Into this congregation comes Jackie Moreno (Fabrizio Guido), a Boyle Heights teenager who sells peanuts and popcorn at the Waves’ stadium and suddenly learns that he shares a biological father with the Gordons — his mother was the housekeeper — and that he’s entitled to a share in the business, which he regards as a community. Is he therefore a problem to be made to go away? An opportunity for growth? An avenue for comedy? That last one, certainly; Jackie is a sweet, innocent goof and Guido is very funny playing him.
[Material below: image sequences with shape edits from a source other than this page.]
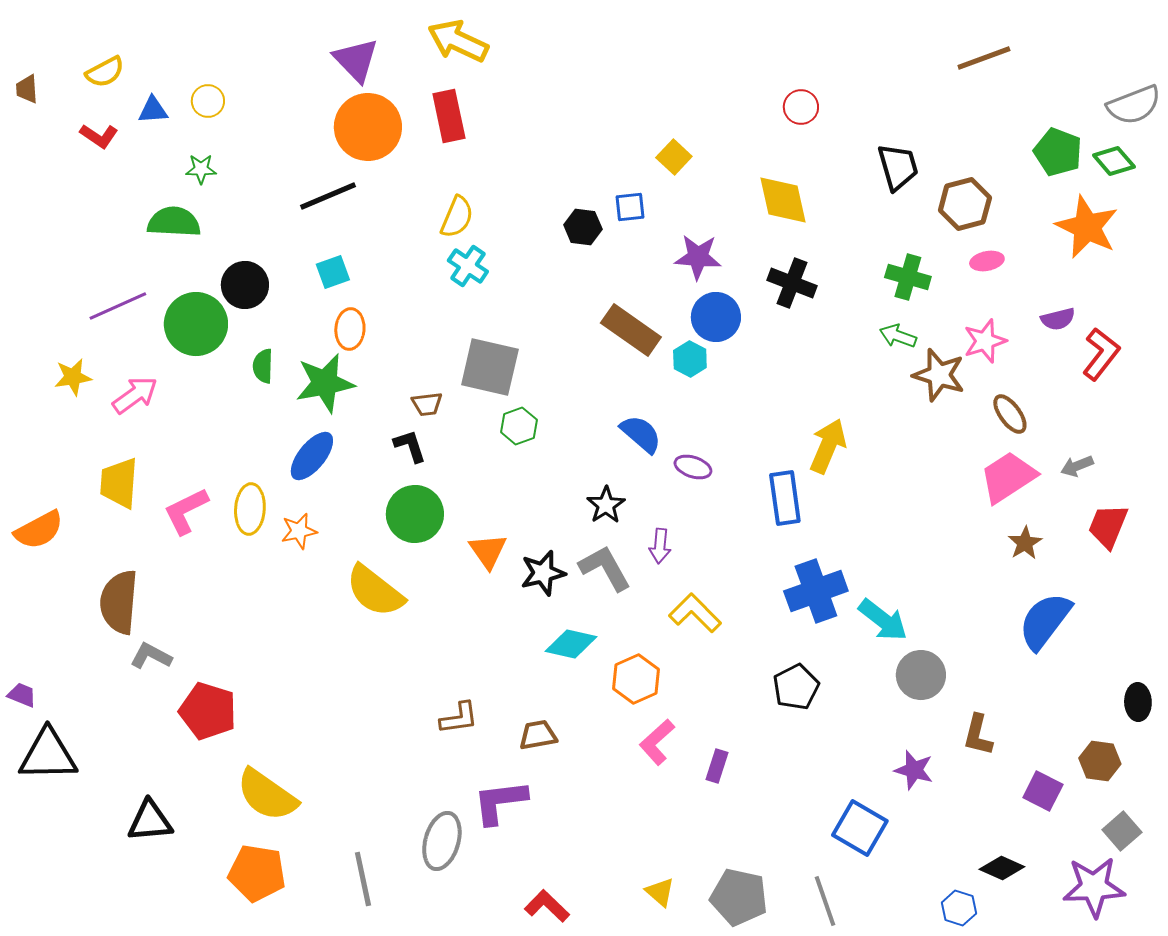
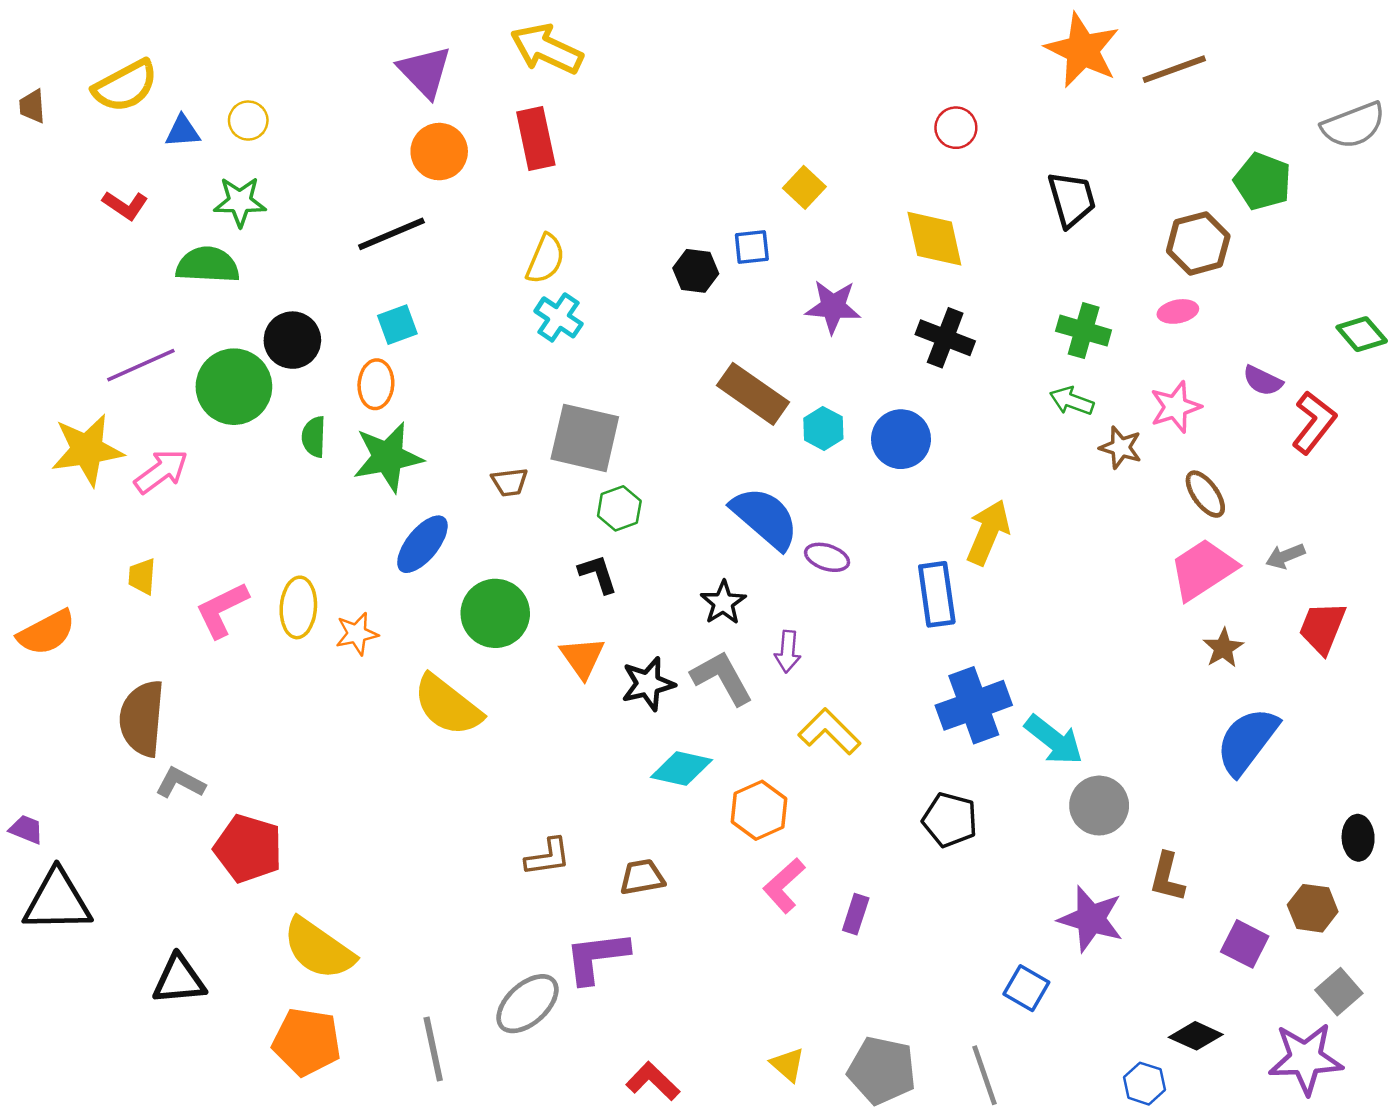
yellow semicircle: (105, 72) -> (125, 86), size x1.4
orange circle: (368, 127) -> (439, 152), size x0.7
red L-shape: (99, 136) -> (125, 205), moved
green diamond: (1114, 161) -> (1362, 334), moved
green star: (201, 169) -> (240, 202), size x1.4
brown hexagon: (965, 204) -> (1198, 243), moved
orange star: (1087, 227) -> (1082, 50), moved
blue circle: (716, 317) -> (901, 439), moved
purple semicircle: (1058, 319) -> (1263, 381), turned 40
orange ellipse: (350, 329) -> (376, 384), moved
brown star: (939, 375) -> (1121, 448), size x0.7
yellow star: (73, 377) -> (87, 450), size x1.6
blue semicircle: (641, 434) -> (765, 518), size x1.4
black L-shape: (410, 446) -> (598, 574), moved
blue ellipse: (312, 456) -> (422, 544), moved
yellow trapezoid: (119, 483) -> (142, 576), size x0.6
black pentagon: (796, 687) -> (950, 820), turned -30
purple star: (914, 770) -> (1091, 919), size x1.4
blue square: (860, 828) -> (1026, 988), size x0.7
gray ellipse: (442, 841) -> (527, 1004), turned 32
Anyway, there’s a lot going on; 10 episodes afford plenty of room for episodic adventures to feed the longer arcs. It’s more than a sports story, of course — the team will win or lose, but winning isn’t everything and losing isn’t the end of the world. Family is the greater subject, as will be made explicit from time to time. Apart from the sibling relationships, Isla has a longtime fiancé, Lev, a pediatrician (Max Greenfield, in a more relaxed role than he often plays); Ness has a wife, Bituin (Jessalyn Wanlim); Sandy has a boyfriend, dog groomer Charlie (Scott Evans), whom he is not bringing around to meet the family. And there’s Jackie, and the team itself, which is, it will be said at least once, part of the family. Obviously, not everything will run smoothly. It’s a hectic show, full of disaster even as it’s full of love.

The series begins with Isla offering a more profane version of the oft-quoted Tolstoy observation that all happy families are alike, but each unhappy one is unhappy in its own way. But in the world of situation comedy, unlike that of prestige drama, unhappy families are all potentially happy families, or actually happy if only they knew it. The work of the sitcom is to waken them to this fact — as often as it takes.